> [TASK DESCRIPTION]:
Work out the number of lines in the records that include the word "memory"; reply with that number alone.

*** DATA EXTRACTS ***

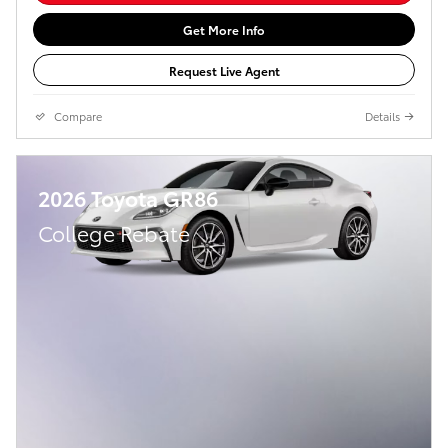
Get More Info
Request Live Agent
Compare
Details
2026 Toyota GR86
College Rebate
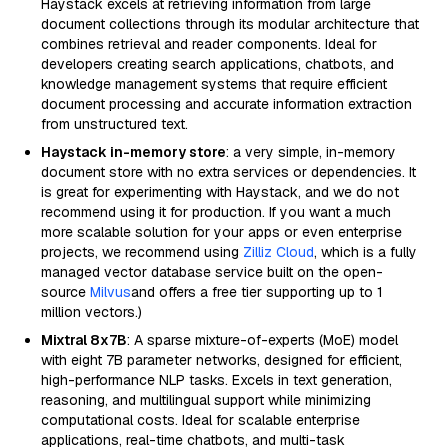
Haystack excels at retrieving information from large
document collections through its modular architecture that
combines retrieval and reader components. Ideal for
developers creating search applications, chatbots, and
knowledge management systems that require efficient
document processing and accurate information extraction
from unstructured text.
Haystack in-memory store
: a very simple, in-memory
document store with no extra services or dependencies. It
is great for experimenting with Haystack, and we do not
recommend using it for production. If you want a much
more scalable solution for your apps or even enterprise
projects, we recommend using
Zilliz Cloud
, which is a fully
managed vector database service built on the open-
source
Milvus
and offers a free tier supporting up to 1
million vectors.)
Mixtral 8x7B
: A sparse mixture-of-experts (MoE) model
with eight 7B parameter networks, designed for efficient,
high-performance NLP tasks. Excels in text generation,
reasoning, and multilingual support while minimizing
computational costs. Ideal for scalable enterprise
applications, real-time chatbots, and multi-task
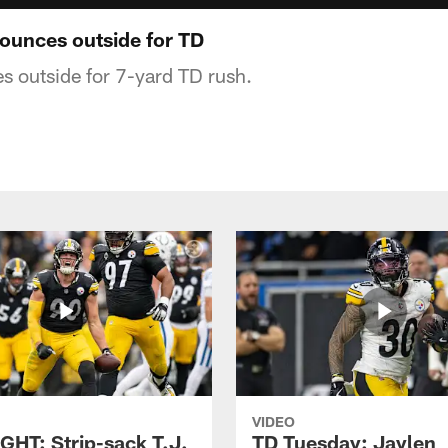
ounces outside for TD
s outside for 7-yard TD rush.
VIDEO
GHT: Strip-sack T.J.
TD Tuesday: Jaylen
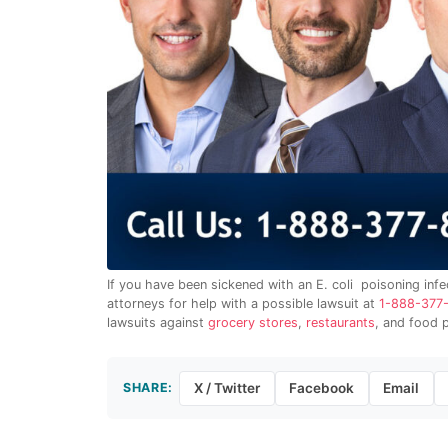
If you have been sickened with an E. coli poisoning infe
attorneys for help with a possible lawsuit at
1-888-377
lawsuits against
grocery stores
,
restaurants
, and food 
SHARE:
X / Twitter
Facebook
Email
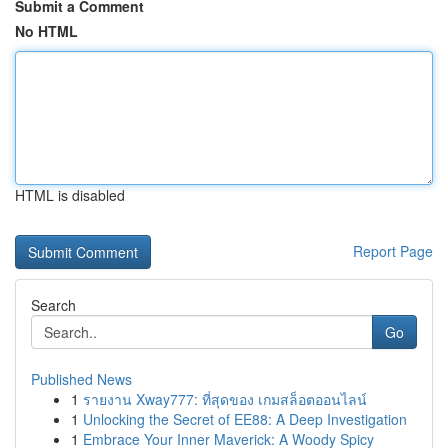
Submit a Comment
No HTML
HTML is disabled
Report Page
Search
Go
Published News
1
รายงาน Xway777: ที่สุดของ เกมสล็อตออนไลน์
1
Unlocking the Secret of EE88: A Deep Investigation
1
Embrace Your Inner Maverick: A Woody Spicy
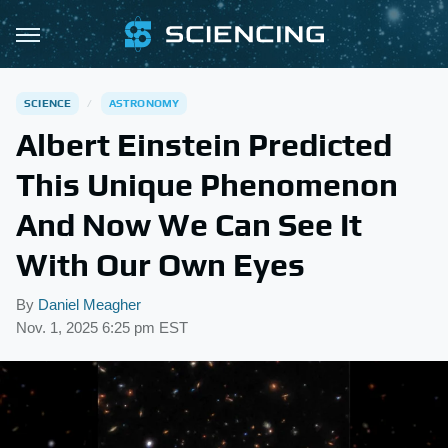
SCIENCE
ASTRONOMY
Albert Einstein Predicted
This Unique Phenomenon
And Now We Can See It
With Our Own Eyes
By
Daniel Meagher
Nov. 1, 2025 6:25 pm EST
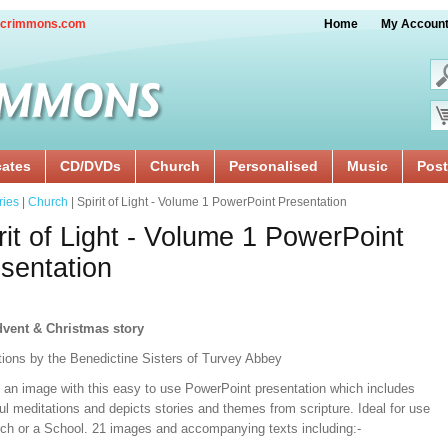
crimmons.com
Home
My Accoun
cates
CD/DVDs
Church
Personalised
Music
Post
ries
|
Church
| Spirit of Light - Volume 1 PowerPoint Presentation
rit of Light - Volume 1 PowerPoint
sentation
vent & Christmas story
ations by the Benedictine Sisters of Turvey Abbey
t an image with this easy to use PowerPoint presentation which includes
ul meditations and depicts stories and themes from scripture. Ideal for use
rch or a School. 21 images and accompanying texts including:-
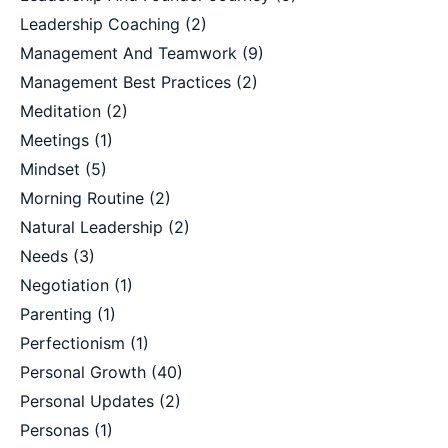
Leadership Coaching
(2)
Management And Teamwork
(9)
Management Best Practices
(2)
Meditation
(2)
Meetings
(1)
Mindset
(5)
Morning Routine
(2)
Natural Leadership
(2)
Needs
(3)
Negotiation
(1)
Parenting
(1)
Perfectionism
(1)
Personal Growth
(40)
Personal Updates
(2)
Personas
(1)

***

> [TASK ANSWER]:
2